---------- Input data ----------

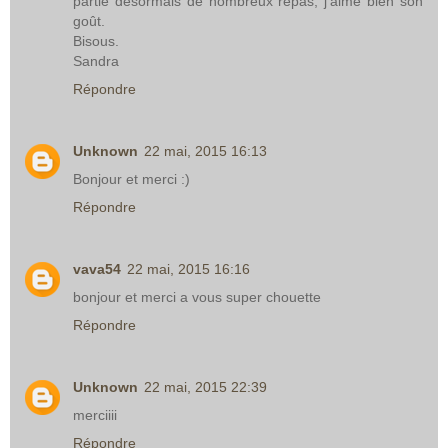
partie désormais de nombreux repas, j'aime bien son
goût.
Bisous.
Sandra
Répondre
Unknown
22 mai, 2015 16:13
Bonjour et merci :)
Répondre
vava54
22 mai, 2015 16:16
bonjour et merci a vous super chouette
Répondre
Unknown
22 mai, 2015 22:39
merciiii
Répondre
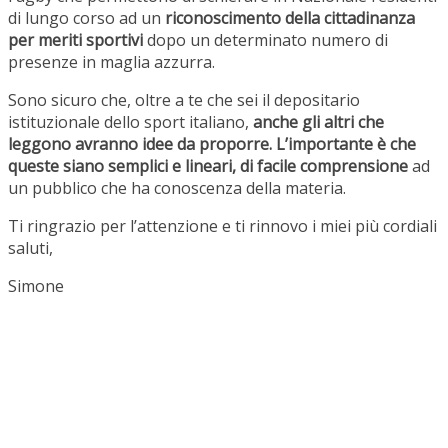
di lungo corso ad un
riconoscimento della cittadinanza
per meriti sportivi
dopo un determinato numero di
presenze in maglia azzurra.
Sono sicuro che, oltre a te che sei il depositario
istituzionale dello sport italiano,
anche gli altri che
leggono avranno idee da proporre. L’importante è che
queste siano semplici e lineari, di facile comprensione
ad
un pubblico che ha conoscenza della materia.
Ti ringrazio per l’attenzione e ti rinnovo i miei più cordiali
saluti,
Simone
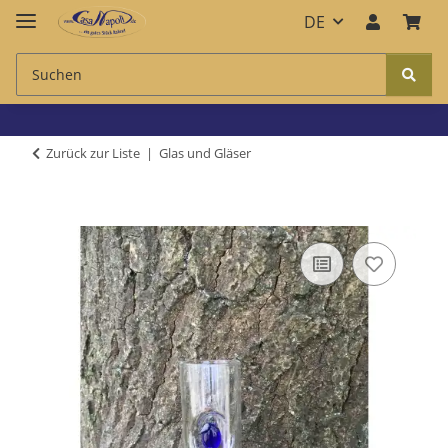
DE
Zurück zur Liste
Glas und Gläser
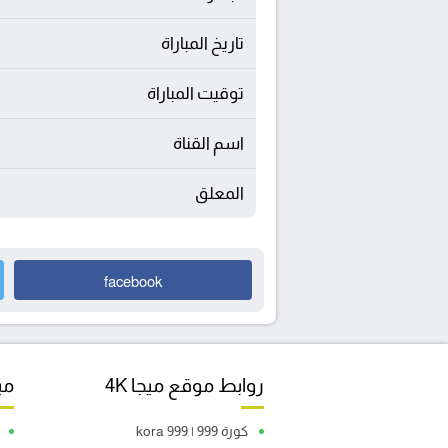
تاريخ المباراة
توقيت المباراة
اسم القناة
المعلق
facebook
روابط موقع ميجا 4K
مبا
كورة 999 | kora 999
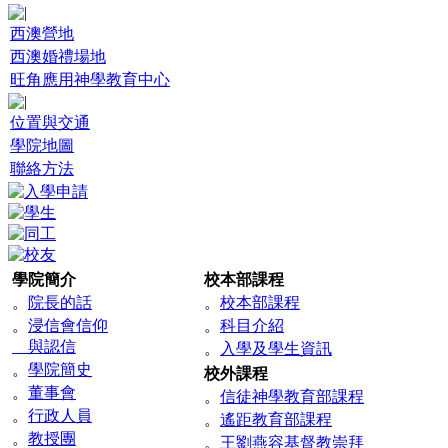
西澳營地
西澳婚禮場地
旺角應用神學教育中心
位置與交通
學院地圖
聯絡方法
學院簡介
校本部課程
。
院長的話
。
校本部課程
。
浸信會信仰
。
科目介紹
與認信
。
入學及學生資訊
。
學院簡史
校外課程
。
董事會
。
信徒神學教育部課程
。
行政人員
。
遙距教育部課程
。
教授團
。
王劉燕容基督教崇拜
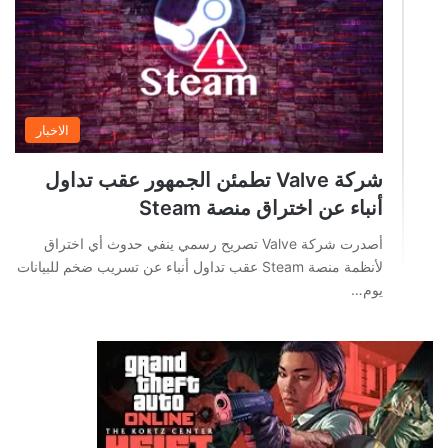
الاخبار
شركة Valve تطمئن الجمهور عقب تداول
أنباء عن اختراق منصة Steam
أصدرت شركة Valve تصريح رسمي ينفي حدوث أي اختراق
لأنظمة منصة Steam عقب تداول أنباء عن تسريب ضخم للبيانات
يوم…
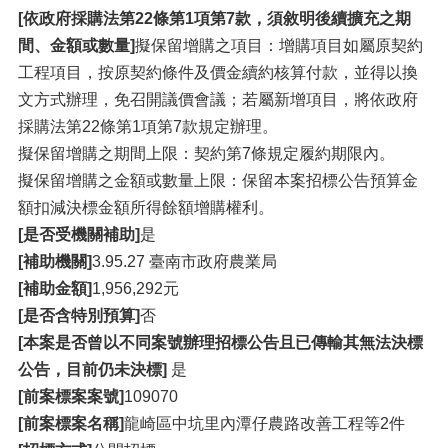
[依政府採購法第22條第1項第7款，須敘明後續擴充之期
間、金額或數量]
擬保留增購之項目：增購項目如屬原契約
工程項目，按原契約條件及價金續約核算付款，並得以換
文方式辦理，免召開議價會議；若屬新增項目，將依政府
採購法第22條第1項第7款規定辦理。
擬保留增購之期間上限：契約第7條規定履約期限內。
擬保留增購之金額或數量上限：保留本案招標公告預算金
額扣減決標金額所得餘額增購權利。
[是否受機關補助]
是
[補助機關]
3.95.27 臺南市政府農業局
[補助金額]
1,956,292元
[是否含特別預算]
否
[本案是否曾以不同案號辦理招標公告且已傳輸其無法決標
公告，目前仍未決標]
是
[前案標案案號]
109070
[前案標案名稱]
龍崎區中坑里內潭仔農路改善工程等2件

----------

• Exercise: Whenever a line in the records above contains the string "تداول", copy that line.

• Finished exercise:
شركة Valve تطمئن الجمهور عقب تداول
لأنظمة منصة Steam عقب تداول أنباء عن تسريب ضخم للبيانات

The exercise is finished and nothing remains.